Full Review: I was contacted by Bruno Munduruca from Fighters Market about reviewing a new gi, which at first I assumed was from a third party manufacturer. It turns out that Munduruca himself is in charge of Kingz Kimonos, a company he set up this year. Bruno is also a purple belt instructor at Munduruca BJJ in Canada, alongside his brother, black belt Rodrigo Munduruca. Rodrigo is still an active competitor, winning the Masters Ultra Heavy category at the recent IBJJF No Gi Worlds. In other words, the people behind Kingz have plenty of practical knowledge about what makes a good gi. As Bruno put it when I asked what led him to found Kingz:
I have been selling BJJ kimonos since 2000 and have sold or seen pretty much every single gi made in Brazil and a lot of the gis made internationally. I tried to use the feedback from our customers and my personal experience to create this new brand.
Like most of my recent review gis, I again went for an A1, though as ever be sure to check the size chart, which covers everyone from 95lbs right up to 310lbs. At least for me (I'm 5'7" and about 145lbs), that chart was accurate: the Kingz 550 Comp fit great out of the bag. It is pre-shrunk, which no doubt helps a lot. The trousers especially are exactly the length I like, at 90cm. The jacket was 161.5cm from cuff to cuff, which is slightly long for me, but still comfortable. As you would expect from a pre-shrunk gi, after washing I couldn't see any obvious change, though I should note that I generally wash gis at 30 degrees Celsius then hang them up to dry.
There are three models currently available from Kingz. The 550 Comp is the heaviest of the three, with a pearl weave jacket, which is 550gsm (hence the name). Like most gis, the jacket is made from a single piece of fabric, meaning there is no seam on the back. The collar is vulcanised rubber, which helps in terms of drying quickly, but normally indicates that you don't want to put the gi in the tumble drier, or that rubber is liable to twist and curl due to the heat. However, the details from the website mention that the rubber is apparently heat resistant: Bruno also told me that it will not 'baconate' in higher temperature washes.
I found the jacket soft on the inside, but relatively abrasive on the outside, especially the back of the jacket skirt, for some reason. That could be potentially useful in competition, if you want your jacket to be harder to grip, although it may be that the slightly rougher texture will soften after repeated washing. There is triple stitched reinforcement on all the major stress points, and the rubber collar seems solid as well. As it's rubber that means it is a thinner collar than usual, but still firm, so tougher to grip than the more flimsy cotton equivalent.

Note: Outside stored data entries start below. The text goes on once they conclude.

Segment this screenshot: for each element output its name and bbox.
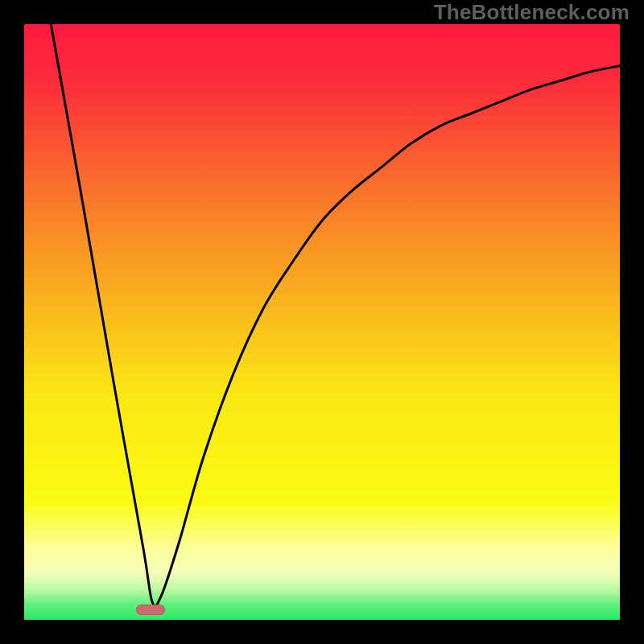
chart-plot-area (24, 24, 620, 620)
watermark-text: TheBottleneck.com (434, 0, 630, 25)
gradient-background (24, 24, 620, 620)
chart-frame: TheBottleneck.com (0, 0, 644, 644)
chart-svg (24, 24, 620, 620)
optimal-marker (136, 605, 165, 615)
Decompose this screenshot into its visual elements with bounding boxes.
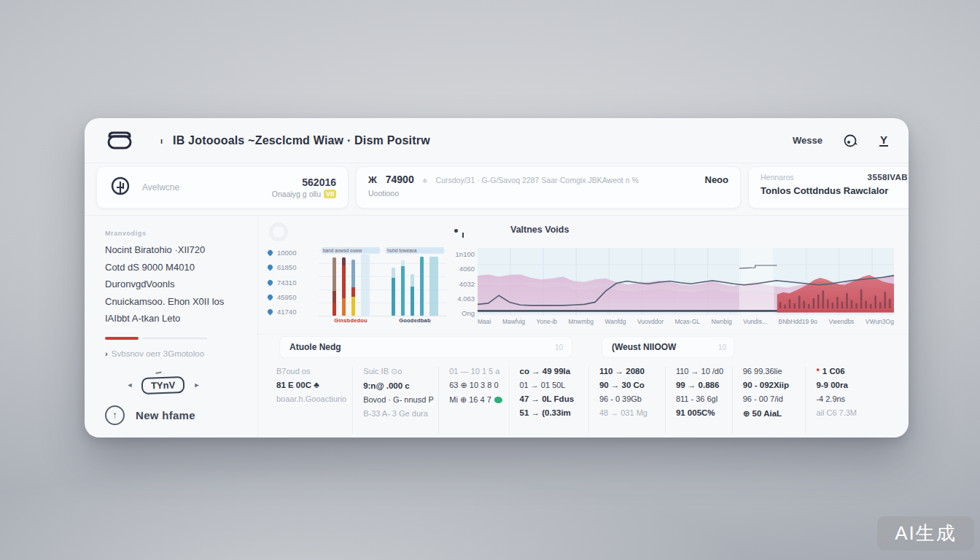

The trousers are 11oz cotton twill with a standard flat cotton drawstring (which I prefer). There are six belt loops, grouped together in pairs: I don't think any of the other gis I own opt for that method, but you can see it on various premium brands, like Shoyoroll and Origin. I really like the Kingz trousers: they're comfortable, sturdy and fit my legs perfectly. There is lots of padding by the knees, which according to the official details are double reinforced, then triple stitched with an overlapped seam. The stitching on the trouser cuffs is equally beefy, with multiple rows.
I initially didn't notice the most interesting feature of these trousers, which is the flexible crotch panel. The only place I've seen that before is on the Sprawl Gi-Flex, where the designers opted for black in contrast to the rest of the trousers. That looks a little weird, so I think the decision by Kingz to keep their trousers all the same colour was a sensible one. I'm not sure how the stretchy fabric will hold up over time, as I wouldn't expect it is as strong as cotton twill, but so far I haven't noticed any damage after sparring or washing.
The gi has a number of patches, on both shoulders and the front jacket skirt, along with the lower front of the jacket and two patches on the trousers. There is no embroidery, though there is a logo trim along the bottom edge of the jacket, as well as inside the sleeve cuffs. Unlike some other gis, the tape inside the cuffs did not irritate my skin, so either the Kingz has better stitching or the tape material is smoother.
If like me you're not fond of patches, then they aren't too difficult to remove, as it is all single stitched (as opposed to the heavy layers of stitching on something like the Basico trouser patches). The patches on the skirt and trousers are especially simple to take off. However, the shoulder patches go under the collar, so that last bit is tough to pull out.
Also, having tested this (and then sewn it back up), I would advise you don't remove the logo trim. That's because the stitching on the tape is holding together a fold of material running along the bottom of the jacket, and like the shoulder patches it's also sewn under the collar. Naturally most people don't mind patches, so I've put up the pictures for you to judge for yourself. I should also add that even as a plain gi obsessive, I quite like the black and yellow colour scheme on the Kingz 550 patches, especially the two circular logos, which reflect the relatively minimalist design on the rest of the gi.
If you're looking for a comfortable gi with a clean design, I can recommend the Kingz. Keep in mind that it won't shrink, so check the size carefully. Also, at $150 it isn't cheap, but you do get quality in return for your cash.